The only nurses who took call in my career of 30 years (currently) have been on the recepient side of the donation process. Individuals who are involved in the retrieval of organs are either on duty or the transplant team waits for an available room. If the patient progresses into a condition such as Diabetes insipidus, the call team is activated and the donor is brought to the OR as soon as possible. If there is a need for another room to open in addition to the rooms that are running, I would pull the scrub from the donation team, have the supervisor call down the list for another circulator to come in, or else, put someone into the room who can run for what they need while I ovesee it. While this is stretching it a bit, the donor is not going to suffer adverse effects post-surgery as will the patient who is not clinically brain dead or who has impending cardiac death.

Specializes in Pedi Surg, Liver/Kidney Transplant.

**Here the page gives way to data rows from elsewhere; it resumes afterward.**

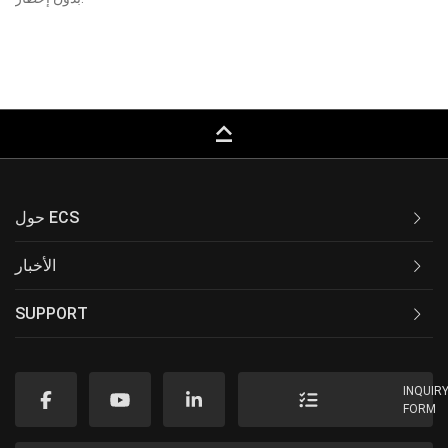
keyboard_capslock
حول ECS
الأخبار
SUPPORT
INQUIR
FORM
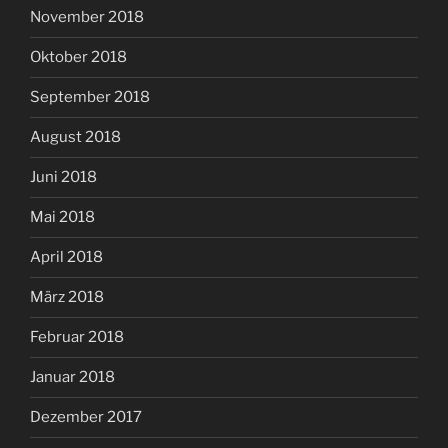
November 2018
Oktober 2018
September 2018
August 2018
Juni 2018
Mai 2018
April 2018
März 2018
Februar 2018
Januar 2018
Dezember 2017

The only nurses who took call in my career of 30 years (currently) have been on the recepient side of the donation process. Individuals who are involved in the retrieval of organs are either on duty or the transplant team waits for an available room. If the patient progresses into a condition such as Diabetes insipidus, the call team is activated and the donor is brought to the OR as soon as possible. If there is a need for another room to open in addition to the rooms that are running, I would pull the scrub from the donation team, have the supervisor call down the list for another circulator to come in, or else, put someone into the room who can run for what they need while I ovesee it. While this is stretching it a bit, the donor is not going to suffer adverse effects post-surgery as will the patient who is not clinically brain dead or who has impending cardiac death.

i should clarify that our transplant team is strictly for the recipient.